Tearing a page from such films as Single White Female, The Hand That Rocks the Cradle and Orphan, Ma centers around Octavia Spencer, here playing with major gusto an isolated and lonely woman named Sue Ann who becomes friends with a group of teens. She eventually allows the group to use the basement in her home as ground zero for their parties. But there are caveats to this. No cursing is allowed for whatever debauchery the friends can come up with and a sober friend must always be present during said partying. Oh and yeah, one more minor rule: They must never, ever tread upstairs. You know, just ‘cause.
In the tradition of some of the above named horror flicks, Ma (the name Spencer’s character insists her new teenage friends call her by) starts the story subtly and slightly off-kilter until slowly she becomes obsessed with her young protégé’s.

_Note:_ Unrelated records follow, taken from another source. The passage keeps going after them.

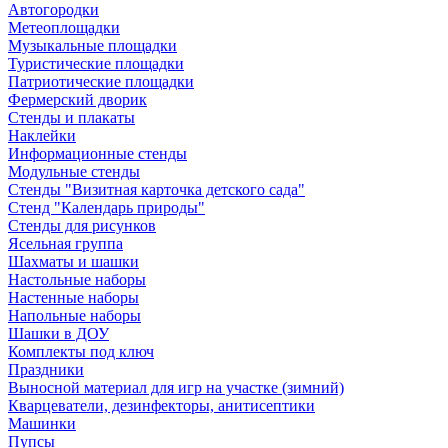
Автогородки
Метеоплощадки
Музыкальные площадки
Туристические площадки
Патриотические площадки
Фермерский дворик
Стенды и плакаты
Наклейки
Информационные стенды
Модульные стенды
Стенды "Визитная карточка детского сада"
Стенд "Календарь природы"
Стенды для рисунков
Ясельная группа
Шахматы и шашки
Настольные наборы
Настенные наборы
Напольные наборы
Шашки в ДОУ
Комплекты под ключ
Праздники
Выносной материал для игр на участке (зимний)
Кварцеватели, дезинфекторы, анитисептики
Машинки
Пупсы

Ma’s one real virtue comes from the cheese inherent in the story. This is a movie that you put on as background noise to the late night party and the movie where you pluck uber-cheesy lines from the dialogue as you would overripe fruit from a low-hanging tree. In that sense, in the utter predictability and the over the top logic of the plot, it comes out ahead until you realize everyone involved in the making of Ma is expressly going out of their way not to make that movie. That very air of conceit (and obliviousness?) takes the fun out of the proceedings.

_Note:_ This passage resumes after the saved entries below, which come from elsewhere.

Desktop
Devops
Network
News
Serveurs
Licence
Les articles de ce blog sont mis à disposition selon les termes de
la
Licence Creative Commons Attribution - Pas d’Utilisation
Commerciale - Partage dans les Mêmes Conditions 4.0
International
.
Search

There’s many shingles that Ma could have hung its respective hat on: As a commentary on ageism and/or racism wrapped within the confines of a horror movie, as a simple thriller with a devilish twist or another in a long line of teen horror. Ma is about all of these and yet about nothing at all: The casting of Octavia Spencer – easily the best thing in Ma – precludes it from becoming I Know What You Did Last Summer Part 20 (seriously, how long has that film series been on extended life-support?). Ms. Spencer is simply too good of an actress to not elevate the movie when she is onscreen. But the movie’s one real virtue is also its conundrum: Spencer seems to be too good for the part as written and watching her in this you long to see her in something more deserving of her attention as an Oscar nominated actress. Yet it’s almost as if Tate Taylor’s own ambitions for what he wants the movie to be is too much weight for what essentially is a Lifetime movie of the week to carry. The bottom does not hold.